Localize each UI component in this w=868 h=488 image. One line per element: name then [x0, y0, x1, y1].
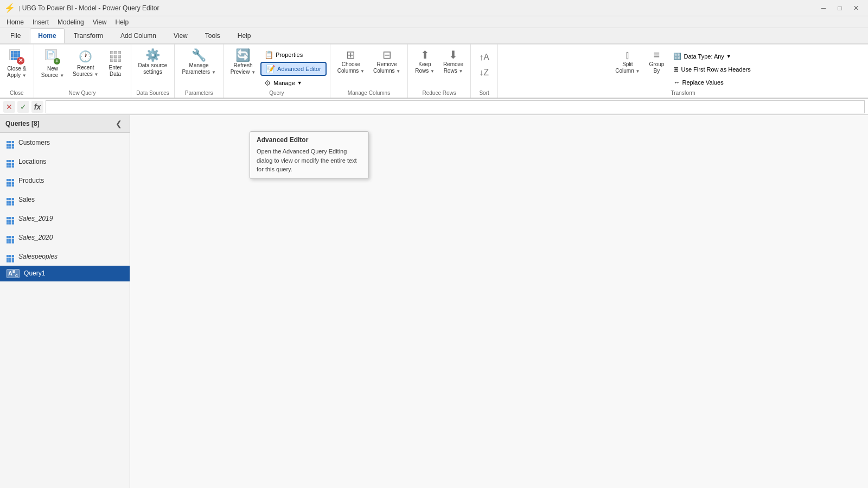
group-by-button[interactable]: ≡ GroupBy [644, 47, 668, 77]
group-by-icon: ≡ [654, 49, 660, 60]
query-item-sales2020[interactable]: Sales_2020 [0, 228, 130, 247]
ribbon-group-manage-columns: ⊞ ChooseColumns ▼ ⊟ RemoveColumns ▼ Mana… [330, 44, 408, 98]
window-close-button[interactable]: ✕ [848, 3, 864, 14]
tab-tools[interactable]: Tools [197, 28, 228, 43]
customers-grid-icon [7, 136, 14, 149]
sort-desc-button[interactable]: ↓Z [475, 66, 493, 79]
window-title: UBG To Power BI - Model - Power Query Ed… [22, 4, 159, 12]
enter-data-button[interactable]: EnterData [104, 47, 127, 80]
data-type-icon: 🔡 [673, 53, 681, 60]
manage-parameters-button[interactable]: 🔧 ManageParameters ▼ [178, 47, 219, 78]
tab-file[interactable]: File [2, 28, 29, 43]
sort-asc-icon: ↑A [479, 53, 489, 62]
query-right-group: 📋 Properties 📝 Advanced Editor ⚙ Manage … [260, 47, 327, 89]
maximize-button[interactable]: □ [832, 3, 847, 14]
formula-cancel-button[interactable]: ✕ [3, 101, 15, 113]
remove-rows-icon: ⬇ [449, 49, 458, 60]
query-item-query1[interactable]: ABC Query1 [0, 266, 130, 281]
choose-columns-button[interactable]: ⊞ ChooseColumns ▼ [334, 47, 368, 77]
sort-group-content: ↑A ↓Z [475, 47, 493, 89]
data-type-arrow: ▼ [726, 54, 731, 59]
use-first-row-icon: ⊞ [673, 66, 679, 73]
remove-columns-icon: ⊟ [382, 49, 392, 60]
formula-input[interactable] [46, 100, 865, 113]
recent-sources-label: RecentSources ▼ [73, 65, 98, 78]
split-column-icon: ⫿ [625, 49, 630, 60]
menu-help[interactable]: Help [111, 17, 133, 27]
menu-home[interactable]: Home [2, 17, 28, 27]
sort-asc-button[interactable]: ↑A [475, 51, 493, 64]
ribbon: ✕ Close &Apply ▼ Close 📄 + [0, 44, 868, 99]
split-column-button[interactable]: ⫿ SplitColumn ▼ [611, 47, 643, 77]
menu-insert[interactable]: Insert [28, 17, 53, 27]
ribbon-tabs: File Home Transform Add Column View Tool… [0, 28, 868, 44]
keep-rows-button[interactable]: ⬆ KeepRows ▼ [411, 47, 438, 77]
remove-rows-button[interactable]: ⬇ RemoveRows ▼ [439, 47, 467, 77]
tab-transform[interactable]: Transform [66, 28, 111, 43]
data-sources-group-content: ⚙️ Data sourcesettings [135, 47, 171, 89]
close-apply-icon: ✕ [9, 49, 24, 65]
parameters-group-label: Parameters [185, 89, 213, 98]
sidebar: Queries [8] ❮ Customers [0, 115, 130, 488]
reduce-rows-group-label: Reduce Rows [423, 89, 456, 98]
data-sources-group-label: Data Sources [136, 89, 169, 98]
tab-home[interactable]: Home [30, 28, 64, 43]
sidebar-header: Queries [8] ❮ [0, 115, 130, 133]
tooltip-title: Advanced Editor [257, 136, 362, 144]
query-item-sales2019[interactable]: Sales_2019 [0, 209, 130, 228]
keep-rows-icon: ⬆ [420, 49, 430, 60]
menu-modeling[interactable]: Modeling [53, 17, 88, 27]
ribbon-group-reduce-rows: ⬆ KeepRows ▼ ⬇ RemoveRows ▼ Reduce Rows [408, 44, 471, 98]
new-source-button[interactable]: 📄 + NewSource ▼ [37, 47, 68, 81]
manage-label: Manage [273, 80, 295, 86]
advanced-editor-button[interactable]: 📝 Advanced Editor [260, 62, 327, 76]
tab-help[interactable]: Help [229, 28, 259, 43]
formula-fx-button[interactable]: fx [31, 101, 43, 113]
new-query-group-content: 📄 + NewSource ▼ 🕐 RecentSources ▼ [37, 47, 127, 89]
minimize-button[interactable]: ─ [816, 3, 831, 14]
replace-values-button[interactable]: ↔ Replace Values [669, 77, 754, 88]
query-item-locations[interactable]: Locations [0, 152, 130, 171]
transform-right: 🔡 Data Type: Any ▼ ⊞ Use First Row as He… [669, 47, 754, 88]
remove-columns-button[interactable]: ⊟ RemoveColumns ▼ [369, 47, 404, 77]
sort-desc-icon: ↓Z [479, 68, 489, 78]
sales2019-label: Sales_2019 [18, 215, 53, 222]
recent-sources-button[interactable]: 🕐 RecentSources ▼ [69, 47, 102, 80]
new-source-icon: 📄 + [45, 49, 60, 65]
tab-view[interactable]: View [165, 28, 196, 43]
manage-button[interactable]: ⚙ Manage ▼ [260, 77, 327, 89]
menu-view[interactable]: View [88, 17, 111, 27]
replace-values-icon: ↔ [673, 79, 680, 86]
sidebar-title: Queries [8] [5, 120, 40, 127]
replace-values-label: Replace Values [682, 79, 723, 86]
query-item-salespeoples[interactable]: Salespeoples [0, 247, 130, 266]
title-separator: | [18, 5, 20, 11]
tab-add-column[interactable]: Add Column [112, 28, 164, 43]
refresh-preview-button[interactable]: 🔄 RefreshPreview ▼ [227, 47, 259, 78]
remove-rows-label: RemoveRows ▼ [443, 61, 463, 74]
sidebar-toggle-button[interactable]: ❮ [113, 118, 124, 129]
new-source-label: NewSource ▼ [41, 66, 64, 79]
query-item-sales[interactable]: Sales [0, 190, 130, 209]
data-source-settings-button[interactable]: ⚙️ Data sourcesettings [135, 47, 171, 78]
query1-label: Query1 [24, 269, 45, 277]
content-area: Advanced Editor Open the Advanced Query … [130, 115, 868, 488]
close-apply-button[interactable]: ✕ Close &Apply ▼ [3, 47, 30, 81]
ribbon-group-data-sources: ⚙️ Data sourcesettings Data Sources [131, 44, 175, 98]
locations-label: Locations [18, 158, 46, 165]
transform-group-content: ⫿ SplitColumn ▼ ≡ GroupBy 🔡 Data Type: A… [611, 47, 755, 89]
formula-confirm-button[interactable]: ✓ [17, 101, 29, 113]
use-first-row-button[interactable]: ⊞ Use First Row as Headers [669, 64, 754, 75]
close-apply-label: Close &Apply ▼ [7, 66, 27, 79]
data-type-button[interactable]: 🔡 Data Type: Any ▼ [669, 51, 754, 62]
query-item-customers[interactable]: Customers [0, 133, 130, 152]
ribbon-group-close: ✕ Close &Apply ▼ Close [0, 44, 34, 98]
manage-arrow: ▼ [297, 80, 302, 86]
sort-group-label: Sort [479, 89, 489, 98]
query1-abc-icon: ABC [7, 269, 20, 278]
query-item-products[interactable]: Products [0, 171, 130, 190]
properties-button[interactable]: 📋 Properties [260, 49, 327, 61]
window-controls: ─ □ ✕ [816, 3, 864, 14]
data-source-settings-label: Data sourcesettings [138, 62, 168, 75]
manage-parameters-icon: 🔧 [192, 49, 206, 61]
++++++++++
• **Work request**
When you retype the listing above, keep each line exactly as written and drop the pictures.

• **Answer to this problem**
Localize each UI component in this w=868 h=488 image. One line per element: name then [x0, y0, x1, y1].
group-by-button[interactable]: ≡ GroupBy [644, 47, 668, 77]
group-by-icon: ≡ [654, 49, 660, 60]
query-item-sales2020[interactable]: Sales_2020 [0, 228, 130, 247]
ribbon-group-manage-columns: ⊞ ChooseColumns ▼ ⊟ RemoveColumns ▼ Mana… [330, 44, 408, 98]
window-close-button[interactable]: ✕ [848, 3, 864, 14]
tab-tools[interactable]: Tools [197, 28, 228, 43]
customers-grid-icon [7, 136, 14, 149]
sort-desc-button[interactable]: ↓Z [475, 66, 493, 79]
window-title: UBG To Power BI - Model - Power Query Ed… [22, 4, 159, 12]
enter-data-button[interactable]: EnterData [104, 47, 127, 80]
data-type-icon: 🔡 [673, 53, 681, 60]
manage-parameters-button[interactable]: 🔧 ManageParameters ▼ [178, 47, 219, 78]
tab-file[interactable]: File [2, 28, 29, 43]
sort-asc-icon: ↑A [479, 53, 489, 62]
query-right-group: 📋 Properties 📝 Advanced Editor ⚙ Manage … [260, 47, 327, 89]
maximize-button[interactable]: □ [832, 3, 847, 14]
formula-cancel-button[interactable]: ✕ [3, 101, 15, 113]
remove-rows-icon: ⬇ [449, 49, 458, 60]
query-item-query1[interactable]: ABC Query1 [0, 266, 130, 281]
choose-columns-button[interactable]: ⊞ ChooseColumns ▼ [334, 47, 368, 77]
sort-group-content: ↑A ↓Z [475, 47, 493, 89]
data-type-arrow: ▼ [726, 54, 731, 59]
use-first-row-icon: ⊞ [673, 66, 679, 73]
remove-columns-icon: ⊟ [382, 49, 392, 60]
formula-input[interactable] [46, 100, 865, 113]
recent-sources-label: RecentSources ▼ [73, 65, 98, 78]
split-column-icon: ⫿ [625, 49, 630, 60]
menu-help[interactable]: Help [111, 17, 133, 27]
menu-home[interactable]: Home [2, 17, 28, 27]
sort-asc-button[interactable]: ↑A [475, 51, 493, 64]
ribbon: ✕ Close &Apply ▼ Close 📄 + [0, 44, 868, 99]
split-column-button[interactable]: ⫿ SplitColumn ▼ [611, 47, 643, 77]
menu-insert[interactable]: Insert [28, 17, 53, 27]
ribbon-tabs: File Home Transform Add Column View Tool… [0, 28, 868, 44]
keep-rows-button[interactable]: ⬆ KeepRows ▼ [411, 47, 438, 77]
remove-rows-button[interactable]: ⬇ RemoveRows ▼ [439, 47, 467, 77]
tab-transform[interactable]: Transform [66, 28, 111, 43]
data-sources-group-content: ⚙️ Data sourcesettings [135, 47, 171, 89]
close-apply-icon: ✕ [9, 49, 24, 65]
parameters-group-label: Parameters [185, 89, 213, 98]
sidebar: Queries [8] ❮ Customers [0, 115, 130, 488]
reduce-rows-group-label: Reduce Rows [423, 89, 456, 98]
data-sources-group-label: Data Sources [136, 89, 169, 98]
tab-home[interactable]: Home [30, 28, 64, 43]
sidebar-header: Queries [8] ❮ [0, 115, 130, 133]
tooltip-title: Advanced Editor [257, 136, 362, 144]
query-item-sales2019[interactable]: Sales_2019 [0, 209, 130, 228]
keep-rows-icon: ⬆ [420, 49, 430, 60]
menu-modeling[interactable]: Modeling [53, 17, 88, 27]
ribbon-group-reduce-rows: ⬆ KeepRows ▼ ⬇ RemoveRows ▼ Reduce Rows [408, 44, 471, 98]
new-source-button[interactable]: 📄 + NewSource ▼ [37, 47, 68, 81]
manage-label: Manage [273, 80, 295, 86]
advanced-editor-button[interactable]: 📝 Advanced Editor [260, 62, 327, 76]
tab-help[interactable]: Help [229, 28, 259, 43]
formula-fx-button[interactable]: fx [31, 101, 43, 113]
new-query-group-content: 📄 + NewSource ▼ 🕐 RecentSources ▼ [37, 47, 127, 89]
minimize-button[interactable]: ─ [816, 3, 831, 14]
replace-values-button[interactable]: ↔ Replace Values [669, 77, 754, 88]
query-item-locations[interactable]: Locations [0, 152, 130, 171]
transform-right: 🔡 Data Type: Any ▼ ⊞ Use First Row as He… [669, 47, 754, 88]
remove-columns-button[interactable]: ⊟ RemoveColumns ▼ [369, 47, 404, 77]
sort-desc-icon: ↓Z [479, 68, 489, 78]
sales2019-label: Sales_2019 [18, 215, 53, 222]
recent-sources-button[interactable]: 🕐 RecentSources ▼ [69, 47, 102, 80]
new-source-icon: 📄 + [45, 49, 60, 65]
tab-view[interactable]: View [165, 28, 196, 43]
manage-button[interactable]: ⚙ Manage ▼ [260, 77, 327, 89]
menu-view[interactable]: View [88, 17, 111, 27]
replace-values-icon: ↔ [673, 79, 680, 86]
sidebar-title: Queries [8] [5, 120, 40, 127]
replace-values-label: Replace Values [682, 79, 723, 86]
query-item-salespeoples[interactable]: Salespeoples [0, 247, 130, 266]
title-separator: | [18, 5, 20, 11]
tab-add-column[interactable]: Add Column [112, 28, 164, 43]
refresh-preview-button[interactable]: 🔄 RefreshPreview ▼ [227, 47, 259, 78]
remove-rows-label: RemoveRows ▼ [443, 61, 463, 74]
sidebar-toggle-button[interactable]: ❮ [113, 118, 124, 129]
new-source-label: NewSource ▼ [41, 66, 64, 79]
query-item-sales[interactable]: Sales [0, 190, 130, 209]
data-source-settings-button[interactable]: ⚙️ Data sourcesettings [135, 47, 171, 78]
query1-label: Query1 [24, 269, 45, 277]
content-area: Advanced Editor Open the Advanced Query … [130, 115, 868, 488]
close-apply-button[interactable]: ✕ Close &Apply ▼ [3, 47, 30, 81]
ribbon-group-data-sources: ⚙️ Data sourcesettings Data Sources [131, 44, 175, 98]
locations-label: Locations [18, 158, 46, 165]
transform-group-content: ⫿ SplitColumn ▼ ≡ GroupBy 🔡 Data Type: A… [611, 47, 755, 89]
formula-confirm-button[interactable]: ✓ [17, 101, 29, 113]
use-first-row-button[interactable]: ⊞ Use First Row as Headers [669, 64, 754, 75]
close-apply-label: Close &Apply ▼ [7, 66, 27, 79]
data-type-button[interactable]: 🔡 Data Type: Any ▼ [669, 51, 754, 62]
query-item-customers[interactable]: Customers [0, 133, 130, 152]
ribbon-group-close: ✕ Close &Apply ▼ Close [0, 44, 34, 98]
manage-arrow: ▼ [297, 80, 302, 86]
sort-group-label: Sort [479, 89, 489, 98]
query1-abc-icon: ABC [7, 269, 20, 278]
query-item-products[interactable]: Products [0, 171, 130, 190]
properties-button[interactable]: 📋 Properties [260, 49, 327, 61]
window-controls: ─ □ ✕ [816, 3, 864, 14]
data-source-settings-label: Data sourcesettings [138, 62, 168, 75]
manage-parameters-icon: 🔧 [192, 49, 206, 61]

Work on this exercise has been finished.